So far we only talked about the description of a probabilistic and a quantum system. We now look into observing/measuring those systems.
Observing a probabilistic system
Observing a probabilistic system is the process of learning the outcome from a probability distribution. If our probability distribution for example represents a coin flip, observing this distribution is equivalent to actually flipping the coin. In the probabilistic case, an observation is just about updating our knowledge or beliefs. This will be different in the quantum case.
Definition 4.1 (Observing a probabilistic system) Given a probability distribution \(d \in \mathbb{R}^n\), we will get the outcome \(i\) with a probability \(d_i\). The new distribution is then \[
e_i = \begin{pmatrix} 0 \\ \vdots \\ 0 \\ 1 \\ 0 \\ \vdots \\ 0 \end{pmatrix} \leftarrow \text{1 at the $i$-th position}
\]
The intuition for the new distribution is that we now after observing that \(i\) is the deterministic possibility for sure.
When observing a probabilistic system, the observation is just a passive process with no impact on the system. This means that there is no difference to the end result, whether we observe during the process or not. We take a look at an example to further understand this.
We use a random 1-bit number example similar to the random 2-bit example from Chapter 2. We have a distribution \(d_{\text{1-bit}} = \begin{pmatrix} \frac{1}{2} \\ \frac{1}{2} \end{pmatrix}\) which represents the probability distribution of generating a 1-bit number with equal probability. We also have a process \(A_{\text{flip}} = \begin{pmatrix} \frac{2}{3} & \frac{1}{3} \\[2pt] \frac{1}{3} & \frac{2}{3} \end{pmatrix}\) which flips the bit with a probability of \(\frac{1}{3}\).
We look at two different cases: For the first case, we observe only the final distribution and for the second case we observe after the generation of the 1-bit number and we also observe the final distribution.

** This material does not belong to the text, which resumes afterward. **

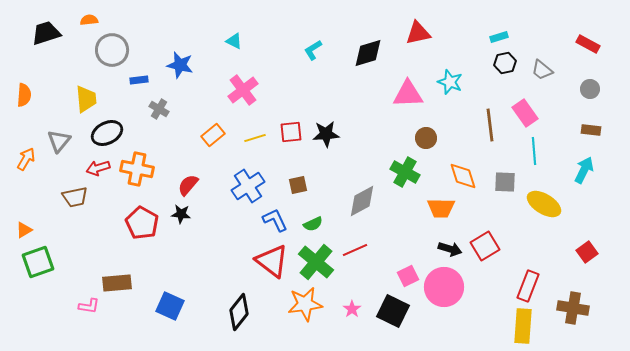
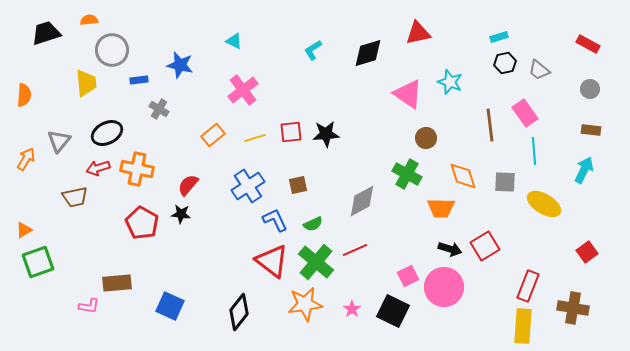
gray trapezoid at (542, 70): moved 3 px left
pink triangle at (408, 94): rotated 36 degrees clockwise
yellow trapezoid at (86, 99): moved 16 px up
green cross at (405, 172): moved 2 px right, 2 px down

Observing the final distribution
From Section 2.3 we know that the final distribution \(d\) is \[
d = A_{\text{flip}} \cdot d_{\text{1-bit}} = \begin{pmatrix} \frac{2}{3} & \frac{1}{3} \\ \frac{1}{3} & \frac{2}{3} \end{pmatrix} \begin{pmatrix} \frac{1}{2} \\ \frac{1}{2} \end{pmatrix} = \begin{pmatrix} \frac{1}{2} \\ \frac{1}{2} \end{pmatrix}
\] We observe this distribution and will get outcome \(0\) and the new distribution \(d = e_0 = \begin{pmatrix} 1 \\ 0 \end{pmatrix}\) with a probability of \(\Pr[0] = d_0 = \frac{1}{2}\) and the outcome \(1\) and the new distribution \(d = e_1 = \begin{pmatrix} 0 \\ 1 \end{pmatrix}\) with a probability of \(\Pr[1] = d_1 = \frac{1}{2}\).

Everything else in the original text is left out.